February 24, 2016 | 5 Comments
University of Texas at Arlington (UTA) chemists and engineers have proven up a process that concentrates light, heat and high pressures to drive a one-step conversion of carbon dioxide and water directly into usable liquid hydrocarbon fuels.
This simple and inexpensive new sustainable fuels technology could be fed from removing carbon dioxide from the atmosphere to make fuel. The process also reverts oxygen back into the system as a byproduct of the reaction, with a clear positive environmental impact, the researchers said.
Frederick MacDonnell, UTA interim chair of chemistry and biochemistry and co-principal investigator of the project said, “Our process also has an important advantage over battery or gaseous-hydrogen powered vehicle technologies as many of the hydrocarbon products from our reaction are exactly what we use in cars, trucks and planes, so there would be no need to change the current fuel distribution system.”
The research results have been published in the Proceedings of the National Academy of Sciences titled “Solar Photothermochemical Alkane Reverse Combustion”. In the paper the researchers demonstrate that the one-step conversion of carbon dioxide and water into liquid hydrocarbons and oxygen can be achieved in a photothermochemical flow reactor operating at 180º to 200º C and pressures up to 6 atmospheres.
Brian Dennis, UTA professor of mechanical and aerospace engineering and co-principal investigator of the project said, “We are the first to use both light and heat to synthesize liquid hydrocarbons in a single stage reactor from carbon dioxide and water.

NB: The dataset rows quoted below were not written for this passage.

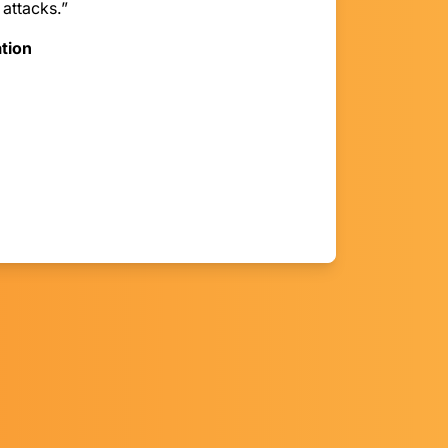
 attacks.”
tion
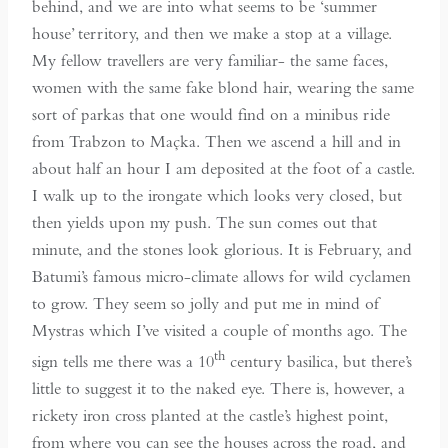
behind, and we are into what seems to be ‘summer
house’ territory, and then we make a stop at a village.
My fellow travellers are very familiar- the same faces,
women with the same fake blond hair, wearing the same
sort of parkas that one would find on a minibus ride
from Trabzon to Maçka. Then we ascend a hill and in
about half an hour I am deposited at the foot of a castle.
I walk up to the irongate which looks very closed, but
then yields upon my push. The sun comes out that
minute, and the stones look glorious. It is February, and
Batumi’s famous micro-climate allows for wild cyclamen
to grow. They seem so jolly and put me in mind of
Mystras which I’ve visited a couple of months ago. The
th
sign tells me there was a 10
century basilica, but there’s
little to suggest it to the naked eye. There is, however, a
rickety iron cross planted at the castle’s highest point,
from where you can see the houses across the road, and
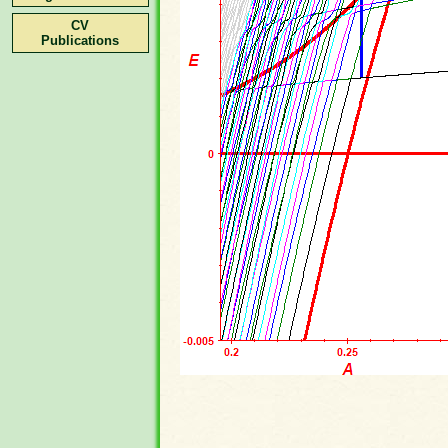
CV
Publications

Concentrated light drives the photochemical reaction, which generates high-energy intermediates and heat to drive thermochemical carbon-chain-forming reactions, thus producing hydrocarbons in a single-step process.”
UTA vice president for research Duane Dimos commended the researchers on their success saying, “Discovering a one-step process to generate renewable hydrocarbon fuels from carbon dioxide and water is a huge achievement. This work strengthens UTA’s reputation as a leading research institution in the area of Global Environmental Impact, as laid out in our Strategic Plan 2020.”
The hybrid photochemical and thermochemical catalyst used for the experiment was based on titanium dioxide, a white powder that cannot absorb the entire visible light spectrum.
MacDonnell said, “Our next step is to develop a photo-catalyst better matched to the solar spectrum. Then we could more effectively use the entire spectrum of incident light to work towards the overall goal of a sustainable solar liquid fuel.”
The authors envision using parabolic mirrors to concentrate sunlight on the catalyst bed, providing both heat and photo-excitation for the reaction. Excess heat could even be used to drive related operations for a solar fuels facility, including product separations and water purification.
MacDonnell and Dennis’ investigations are also focused on converting natural gas for use as high-grade diesel and jet fuel. The researchers developed the gas-to-liquid technology in collaboration with an industrial partner in UTA’s Center for Renewable Energy and Science Technology, or CREST, lab, and are now working to commercialize the process.
If, and so far its a tough if, CO2 can be harvested economically out of the atmosphere this technology will be welcome. But on the other hand, there are a lot of CO2 emitters, many with an blown business model thanks to government intrusion that might find this technology a true game changer as their CO2 is readily available.
The Texas team might want to re evaluate the prospective users, the technology might take off real quick in some existing industries.